Затем отвернулся и погрузился в молчание.
– Не обижайся, Рамоша.
– Я тысячу раз просил тебя не называть меня Рамошей.
– Что же тут поделать, если ты Рамоша. Не Рамаданом же мне тебя называть. Рамадан – имя чужое, муслимское. А муслимские демоны «шурале» злее наших родных лешаков во сто раз. Нет, друг, с муслимским отродьем я не связываюсь.
Рамон промолчал, и Хлопуша продолжил его донимать:
– А скажи-ка мне, Рамон, как там у вас в Риме называют доходяг?
– Как называют доходяг, не знаю, но всех наших дуралеев называют Хлопушами. Это уж ты мне поверь.
– Вот опять обиделся. Не обижайся, брат. Я ведь любя. – С полминуты Хлопуша ехал молча, затем покосился на Глеба, ехавшего с Лесаной на второй лошади, и заговорил снова:
– Первоход, можно тебя спросить?
– Спрашивай, – разрешил Глеб.
– Говорят, что каждый, кто провел в Гиблом месте больше месяца, теряет свою душу и превращается в темную тварь. Правда ли это?
Глеб усмехнулся:
– Я был в Гиблом месте намного дольше, но я – человек.
– Ты в этом уверен?
Глеб отрицательно качнул головой:
– Нет. А ты? Ты ведь тоже бывал в Гиблом месте.
– Ну, ты скажешь! В сравнении с тобой, я в Гиблом месте гость редкий.
Глеб вдруг поднял руку и осадил коня. Здоровяк тоже осадил своего гнедашку и тревожно спросил:
– Что случилось, Первоход?
Глеб некоторое время молчал, прислушиваясь к чему-то, затем втянул ноздрями воздух, шумно выдохнул и сказал:
– Нас преследуют.
– Кто? – удивился Хлопуша.
– Это я сейчас выясню. – Глеб легко спрыгнул с коня и бросил уздечку Лесане. – Будьте здесь, а я скоро вернусь.
– Первоход, не забывай, что ты все еще слаб, – нахмурившись, сказала ему травница.

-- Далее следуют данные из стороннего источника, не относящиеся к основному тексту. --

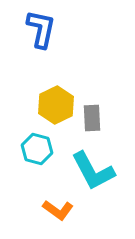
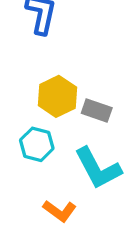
gray rectangle: (92, 118) -> (97, 111), turned -68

– Не настолько, чтобы не пройти пешком двух верст, – ответил Глеб.
– Только возвращайся скорее, – попросил Рамон, – если не хочешь, чтобы этот хлынский Голиаф сожрал меня или свел с ума своей болтовнёй.
– Не волнуйся, Рамон, – успокоил его Хлопуша. – Голиаф сегодня сыт, а поток его веселой болтовни легко разобьется о плотину твоего скучного молчания.
Глеб усмехнулся.
– Рыбная диета пошла тебе на пользу, здоровяк, – сказал он. – Твои мозги прямо-таки светятся от фосфора, я это даже сквозь череп вижу.
Хлопуша озадаченно нахмурился, услышав незнакомые слова, а Глеб поправил на поясе меч, повернулся и зашагал назад по вьющейся, едва различимой в траве тропке.
Вернулся он минут через двадцать. Взглянул на отдыхающих товарищей и хмуро проговорил:
– Нам придется принять бой.
– Как бой? – удивленно спросил Хлопуша. – Какой бой? С кем?
– Это простолюдины, – ответил Глеб. – Вероятней всего, рыбаки. Жители деревни, которой управлял волхв. Думаю, перед тем как сдохнуть, волхв внушил им что-то на наш счет.
– Простолюдины? Всего лишь? – Хлопуша усмехнулся. – Я думал, Довгуш придумает что-нибудь получше.
– Сколько их? – спросил Рамон. – Они вооружены?